Esse choque, portanto, é ruidoso na audiência, ainda que atenuado por uma mise-en-scène irregular. Se as esquetes, esses pequenos comentários, mas tão eloquentes – como a performance de um homem emulando um símio em um jantar em contraponto a presença de um símio no apartamento de uma personagem – enrobustecem o valor dramático e estético pretendido por Östlund, algumas passagens carecem de melhor conotação. O desfecho soa esquemático demais para tudo que o antecedeu.
Outro elemento forte em “The Square” diz respeito à necessidade da promoção da arte. A publicidade da arte a transforma em outra coisa? É possível viralizar arte? As indagações do cineastas pulsam vivas e problematizantes em um momento que a internet parece domar tudo.
Outro aspecto muito bem polido no longa é a relação satírica que estabelece com a liberdade de expressão; na arte, mas também nas relações que ela busca refletir ou tangenciar.
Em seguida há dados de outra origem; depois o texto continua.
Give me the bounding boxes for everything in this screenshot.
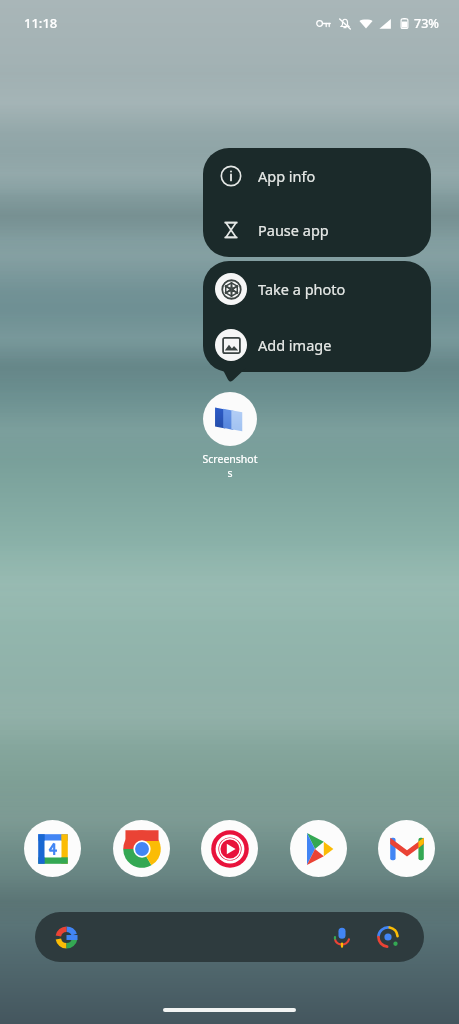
staticText: 73% bbox=[414, 15, 439, 32]
button[interactable]: Chrome bbox=[113, 820, 170, 877]
staticText: App info bbox=[258, 166, 316, 186]
button[interactable]: Play Store bbox=[290, 820, 347, 877]
button[interactable]: Add image bbox=[203, 317, 431, 372]
button[interactable]: Voice search bbox=[327, 922, 357, 952]
staticText: Take a photo bbox=[258, 279, 346, 299]
staticText: Add image bbox=[258, 335, 332, 355]
button[interactable]: Gmail bbox=[378, 820, 435, 877]
button[interactable]: Pause app bbox=[203, 203, 431, 257]
button[interactable]: YouTube Music bbox=[201, 820, 258, 877]
staticText: 11:18 bbox=[24, 14, 58, 32]
button[interactable]: Take a photo bbox=[203, 261, 431, 317]
staticText: Pause app bbox=[258, 220, 329, 240]
staticText: Screenshots bbox=[201, 452, 259, 480]
button[interactable]: App info bbox=[203, 148, 431, 203]
button[interactable]: Google Lens bbox=[373, 922, 403, 952]
button[interactable]: Search bbox=[35, 912, 424, 962]
button[interactable]: Calendar bbox=[24, 820, 81, 877]
button[interactable]: Screenshots bbox=[201, 392, 259, 480]
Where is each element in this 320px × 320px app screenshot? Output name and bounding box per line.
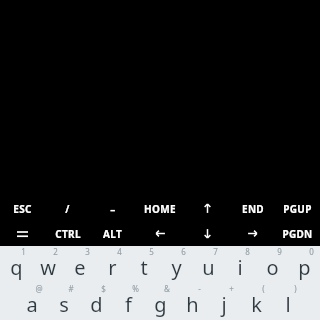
staticText: q [10,254,23,281]
staticText: END [242,202,264,216]
button[interactable]: 8 [224,246,256,283]
button[interactable]: % [112,283,144,320]
button[interactable]: 4 [96,246,128,283]
staticText: 6 [181,246,186,257]
staticText: / [65,202,70,216]
button[interactable]: ) [272,283,304,320]
staticText: k [251,291,262,318]
staticText: s [59,291,69,318]
staticText: w [40,254,56,281]
staticText: 9 [277,246,282,257]
staticText: 4 [117,246,122,257]
button[interactable]: HOME [135,196,185,221]
button[interactable]: & [144,283,176,320]
staticText: y [171,254,182,281]
button[interactable]: 0 [288,246,320,283]
staticText: + [229,283,234,294]
button[interactable]: Arrow up [185,196,230,221]
staticText: PGUP [283,202,312,216]
staticText: HOME [144,202,176,216]
staticText: i [237,254,243,281]
button[interactable]: 9 [256,246,288,283]
staticText: @ [35,283,43,294]
button[interactable]: PGDN [275,221,320,246]
staticText: ) [294,283,297,294]
button[interactable]: END [230,196,275,221]
button[interactable]: 3 [64,246,96,283]
button[interactable]: CTRL [45,221,90,246]
button[interactable]: – [90,196,135,221]
button[interactable]: - [176,283,208,320]
staticText: r [108,254,117,281]
button[interactable]: Arrow down [185,221,230,246]
staticText: ALT [103,227,122,241]
staticText: – [110,202,116,216]
staticText: CTRL [55,227,81,241]
button[interactable]: @ [16,283,48,320]
button[interactable]: 2 [32,246,64,283]
staticText: & [164,283,170,294]
staticText: 0 [309,246,314,257]
staticText: - [198,283,201,294]
staticText: 8 [245,246,250,257]
staticText: u [202,254,215,281]
staticText: g [154,291,167,318]
staticText: f [125,291,132,318]
staticText: 1 [21,246,26,257]
button[interactable]: # [48,283,80,320]
staticText: e [74,254,86,281]
button[interactable]: + [208,283,240,320]
staticText: a [26,291,38,318]
staticText: d [90,291,103,318]
button[interactable]: 7 [192,246,224,283]
button[interactable]: ESC [0,196,45,221]
staticText: PGDN [282,227,313,241]
staticText: j [221,291,227,318]
button[interactable]: / [45,196,90,221]
staticText: ESC [13,202,32,216]
button[interactable]: 6 [160,246,192,283]
button[interactable]: Arrow right [230,221,275,246]
staticText: ( [262,283,265,294]
staticText: 7 [213,246,218,257]
staticText: l [285,291,291,318]
button[interactable]: Arrow left [135,221,185,246]
staticText: $ [101,283,106,294]
staticText: p [298,254,311,281]
button[interactable]: $ [80,283,112,320]
button[interactable]: 1 [0,246,32,283]
staticText: o [266,254,279,281]
button[interactable]: ( [240,283,272,320]
button[interactable]: PGUP [275,196,320,221]
staticText: 3 [85,246,90,257]
button[interactable]: 5 [128,246,160,283]
staticText: 2 [53,246,58,257]
button[interactable]: ALT [90,221,135,246]
staticText: 5 [149,246,154,257]
staticText: % [132,283,139,294]
staticText: # [68,283,74,294]
staticText: h [186,291,199,318]
staticText: t [140,254,148,281]
button[interactable]: Tab [0,221,45,246]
Uma cena capital nessa elaboração é quando o artista plástico vivido por Dominic West (presente possivelmente nas duas melhores cenas do filme) é entrevistado sobre sua exposição por uma museóloga e é frequentemente interrompido por uma pessoa na audiência com um distúrbio mental.
“The Square” é um filme forte, com um ponto de vista permeável e cativante. Não obstante, é cinema que toca nas feridas do homem moderno e incomoda de um jeito bastante peculiar. É uma janela para nossa alma.